Это была тяжелая ноша. Но это была абсолютная правда. Я был лидером. Я был главным, я был ответственным за это. Таким образом, я должен был взять на себя ответственность за все, что пошло не так. Несмотря на огромный удар по моей репутации и моему эго, это было правильно – единственное, что можно было сделать. Я извинился перед раненым солдатом, объяснив, что это моя вина и что нам всем повезло, что он не умер. Затем мы приступили к ознакомлению со всей операцией по частям, разбирая все, что произошло и что мы могли бы сделать, чтобы предотвратить это и тем более не повторить наши ошибки в будущем.
Когда я оглядываюсь назад, мне становится ясно, что, несмотря на все произошедшее, полная ответственность, которую я взял на себя за ситуацию, фактически увеличила доверие ко мне командующего офицера и главного мастера чиф-петти-офицера. Если бы я попытался перекинуть вину на других, мне кажется, меня уволили бы – и по заслугам. «Морские котики» во взводе, которые не ожидали, что я возьму вину на себя, уважительно отнеслись к тому факту, что я принял на себя полную ответственность за все, что случилось.
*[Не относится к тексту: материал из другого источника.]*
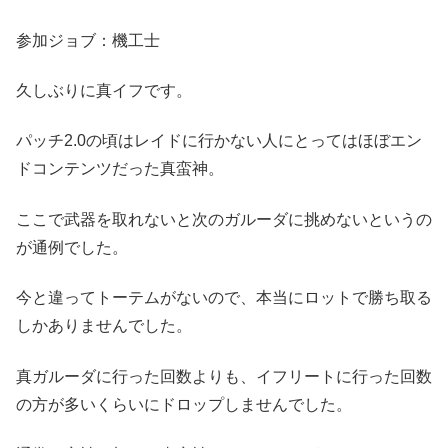
参加ジョブ：機工士
久しぶりに真イフです。
パッチ2.0の頃はレイドに行かない人にとってはほぼエン
ドコンテンツだった真蛮神。
ここで武器を取れないと次のガルーダに挑めないというの
が通例でした。
今と違ってトーテムがないので、本当にロットで勝ち取る
しかありませんでした。
真ガルーダに行った回数よりも、イフリートに行った回数
の方が多いくらいにドロップしませんでした。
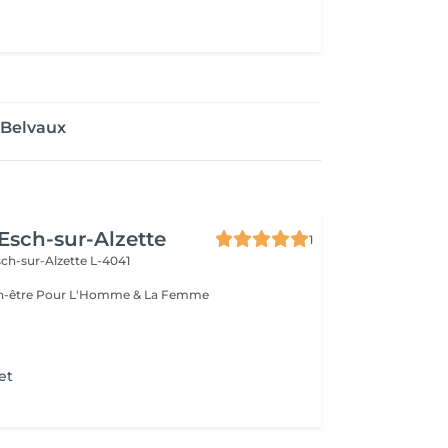
 Belvaux
 Esch-sur-Alzette
1
ch-sur-Alzette L-4041
Esthétique & Bien-être Pour L'Homme & La Femme
et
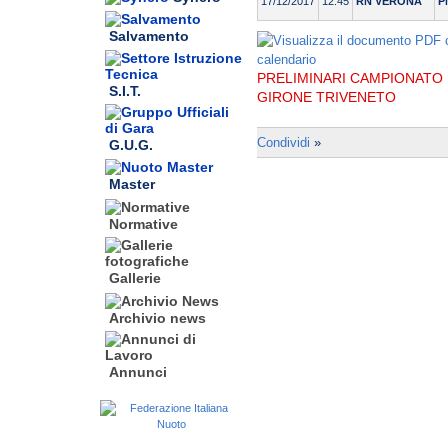
17/12/2017
12:45
RN VERONA
P
Salvamento
PRELIMINARI CAMPIONATO M
S.I.T.
GIRONE TRIVENETO
Condividi
»
G.U.G.
Master
Normative
Gallerie
Archivio news
Annunci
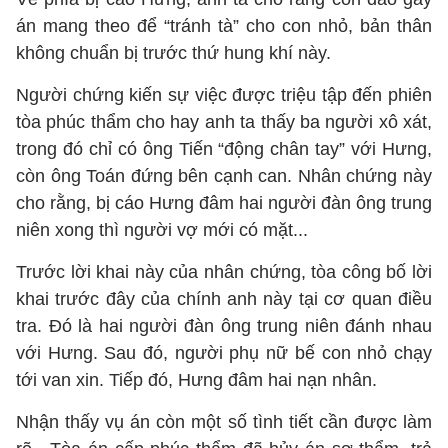
án mang theo để “tránh tà” cho con nhỏ, bản thân
không chuẩn bị trước thứ hung khí này.
Người chứng kiến sự việc được triệu tập đến phiên
tòa phúc thẩm cho hay anh ta thấy ba người xô xát,
trong đó chỉ có ông Tiến “động chân tay” với Hưng,
còn ông Toán đứng bên cạnh can. Nhân chứng này
cho rằng, bị cáo Hưng đâm hai người đàn ông trung
niên xong thì người vợ mới có mặt...
Trước lời khai này của nhân chứng, tòa công bố lời
khai trước đây của chính anh này tại cơ quan điều
tra. Đó là hai người đàn ông trung niên đánh nhau
với Hưng. Sau đó, người phụ nữ bế con nhỏ chạy
tới van xin. Tiếp đó, Hưng đâm hai nạn nhân.
Nhận thấy vụ án còn một số tình tiết cần được làm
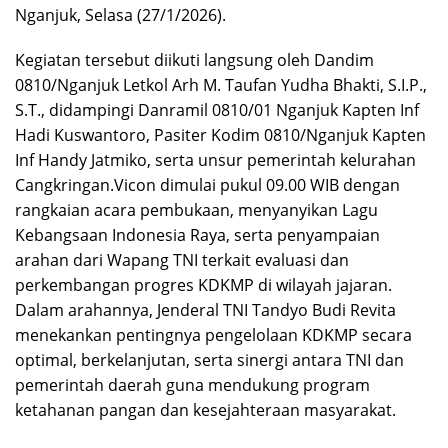
Nganjuk, Selasa (27/1/2026).
Kegiatan tersebut diikuti langsung oleh Dandim
0810/Nganjuk Letkol Arh M. Taufan Yudha Bhakti, S.I.P.,
S.T., didampingi Danramil 0810/01 Nganjuk Kapten Inf
Hadi Kuswantoro, Pasiter Kodim 0810/Nganjuk Kapten
Inf Handy Jatmiko, serta unsur pemerintah kelurahan
Cangkringan.Vicon dimulai pukul 09.00 WIB dengan
rangkaian acara pembukaan, menyanyikan Lagu
Kebangsaan Indonesia Raya, serta penyampaian
arahan dari Wapang TNI terkait evaluasi dan
perkembangan progres KDKMP di wilayah jajaran.
Dalam arahannya, Jenderal TNI Tandyo Budi Revita
menekankan pentingnya pengelolaan KDKMP secara
optimal, berkelanjutan, serta sinergi antara TNI dan
pemerintah daerah guna mendukung program
ketahanan pangan dan kesejahteraan masyarakat.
Они знали, что это динамичная ситуация, вызванная множеством факторов, но я отвечал за каждый из них.
Обычные командиры армии и морской пехоты США восприняли опорные точки отчета как извлеченные уроки и двинулись дальше. Сражаясь в Рамади в течение длительного периода времени, они поняли то, чего не понимали мы, «морские котики»: огонь по своим – это риск, который должен быть максимально смягчен, но этот риск не устранить. Это был бой в населенном пункте, самое сложное и трудное сражение из всех, и было просто невозможно провести операции без небольшого риска огня по своим. Но для «морских котиков», привыкших работать небольшими группами над точечными целями, братоубийству никогда не было места.
Вскоре после этого инцидента к нам в оперативное отделение прибыл очень опытный и уважаемый офицер, который до вступления на службу SEAL был командиром взвода морской пехоты США во Вьетнаме во время исторической битвы за Хюэ. Он рассказал мне, что многие потери морской пехоты в Хюэ были из-за обстрела своими, и это часть жестокой реальности сражений в населенных пунктах. Он понимал, что мы пережили, и то, как легко это могло произойти.